Equities are mixed this morning after an overnight spike that appears to be a manipulated attempt to force the market over key resistance… that attempt has so far failed. The dollar is lower, bonds are flat, oil is higher, gold continues its impressive move higher, and unfortunately food is moving higher as well.
Weekly Jobless Claims rose right back to the 400k level, reported at 399,000 for the past week, a 7.3% jump from the prior 372k. Note how Econoday says this was a 24,000 jump, when in fact it was an increase of 27,000 over the prior report… here they subtract the 3k revision higher to make it sound better than it was, but they do the exact opposite when numbers are in the other direction, always trying to make it sound better than it actually is:
Highlights
The long sweep of improvement in initial jobless claims hit a bump in the January 7 week, up a very steep 24,000 to 399,000. The goods news is that claims are still under 400,000 for a ninth time in 10 weeks. But otherwise the data, which the Labor Department stresses is free from special factors, point to a step backward for the jobs market with the four-week average, up a sizable 7,750 to 381,750, ending five straight weeks of improvement (prior four-week average revised to 374,000). Details also include a 3,000 upward revision to the December 31 week to 375,000.

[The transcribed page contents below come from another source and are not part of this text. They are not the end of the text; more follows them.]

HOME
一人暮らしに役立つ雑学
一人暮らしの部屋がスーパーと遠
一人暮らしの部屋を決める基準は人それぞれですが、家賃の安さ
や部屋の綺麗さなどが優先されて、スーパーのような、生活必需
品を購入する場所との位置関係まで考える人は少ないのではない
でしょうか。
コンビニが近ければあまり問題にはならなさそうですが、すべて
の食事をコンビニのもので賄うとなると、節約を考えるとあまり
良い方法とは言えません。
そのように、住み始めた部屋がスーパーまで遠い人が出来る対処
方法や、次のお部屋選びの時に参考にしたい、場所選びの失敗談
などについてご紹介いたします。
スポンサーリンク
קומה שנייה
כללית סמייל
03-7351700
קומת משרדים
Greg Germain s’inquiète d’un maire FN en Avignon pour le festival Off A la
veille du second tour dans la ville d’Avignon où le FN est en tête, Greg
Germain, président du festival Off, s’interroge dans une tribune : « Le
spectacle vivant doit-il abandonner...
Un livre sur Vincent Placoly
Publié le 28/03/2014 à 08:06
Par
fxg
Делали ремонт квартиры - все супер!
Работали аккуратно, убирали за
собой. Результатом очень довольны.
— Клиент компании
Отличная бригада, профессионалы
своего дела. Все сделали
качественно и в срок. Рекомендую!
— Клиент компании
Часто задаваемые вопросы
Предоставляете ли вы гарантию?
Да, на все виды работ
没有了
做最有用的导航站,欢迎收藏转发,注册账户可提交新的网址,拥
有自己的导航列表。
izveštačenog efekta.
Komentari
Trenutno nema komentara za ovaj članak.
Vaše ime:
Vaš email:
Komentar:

Continuing claims also rose, up 19,000 in data for the December 31 week to 3.629 million. Here the four-week average is unchanged at 3.605 million with the unemployment rate for insured workers also unchanged, at 2.9 percent.
Though the data are clean from special factors, the first week of the year is typically the highest week for claims. This factor brings into play seasonal adjustment questions. Still, today's report is a disappointing start to the January employment picture.
As if any of the jobs numbers are even close to reality… they aren’t.
The Retail Sales report disappointed as well, coming in at .1% in December versus the .2% prior month and .4% expected. First, let me ask you how that .1% increase compares to all the massive hype around the Christmas shopping season? Remember all those supposed records set? Mobs breaking down doors with people running each other over? Was that reality or just spin?
Here’s the spin:
Highlights
December retail sales advanced but less than expected but part of the slowing was due to upward revisions to November and October. Retail sales in December edged up 0.1 percent, following a 0.4 percent rise in November (originally up 0.2 percent) and 0.7 percent gain in October (previously up 0.6 percent). The December figure came in lower than the consensus forecast for 0.4 percent. Excluding autos, retail sales actually fell 0.2 percent in December after increasing 0.3 percent in November (originally up 0.2 percent) and increasing 0.5 percent in October (previously up 0.6 percent). The market median forecast was 0.4 percent. Gasoline sales dropped 1.6 percent after a 0.9 percent increase in November.
Sales excluding autos and gasoline in December were flat, following a modest 0.2 percent increase in November (originally up 0.2 percent). Econoday's survey panel now includes a consensus for this series which was 0.4 percent for December. Within the core (excluding autos and gasoline), gains were led by building materials, clothing, and food services & drinking places. Weakness was led by a drop in electronics & appliance stores.
Retail sales on a year-ago basis in December posted at up 6.5 percent, compared to 7.0 percent in November. Excluding motor vehicles, sales were up 6.0 percent on a year-on-year basis, compared to 6.8 percent the prior month.
Today's report is disappointing but hardly a disaster. Consumers are still spending and front loaded a bit in November. But some subsectors apparently did a bit of price discounting (likely electronics among others) and we may see that in quarterly earnings.
On the news, equity futures dipped somewhat as initial jobless claims also were a little higher than expected.
Retail Sales are massively overstated. Raw Retail Sales are measured in dollars. Retail Sales measure sales only at stores open for the past year – they fail to account for stores that have closed. These two errors are huge.
Once again for a picture of reality we turn to Shadowstats where John Williams has produced the following chart correcting for true inflation – the reality is so far from the hype it’s not even funny. What it is is sad, embarrassing, and pathetic. Real Retail Sales, according to his corrections, have been negative since about 1992, 20 years ago! And his chart doesn’t account for substitution bias which makes this even worse:
Once again, money printing/ credit creation do not equal productivity or employment once you are past the debt saturation point. Yes, you can make dollar denominated statistics appear as if they are moving higher, and you can also lie and fail to account for all the printing in your statistics… but the disconnect between reality and the spin is growing massively by the day. So much so, that I think there are very few who believe it anymore, and that is exactly what loss of confidence is all about – it follows the breakdown of the rule of law.
I, Nathan Martin, no longer consent to the lies.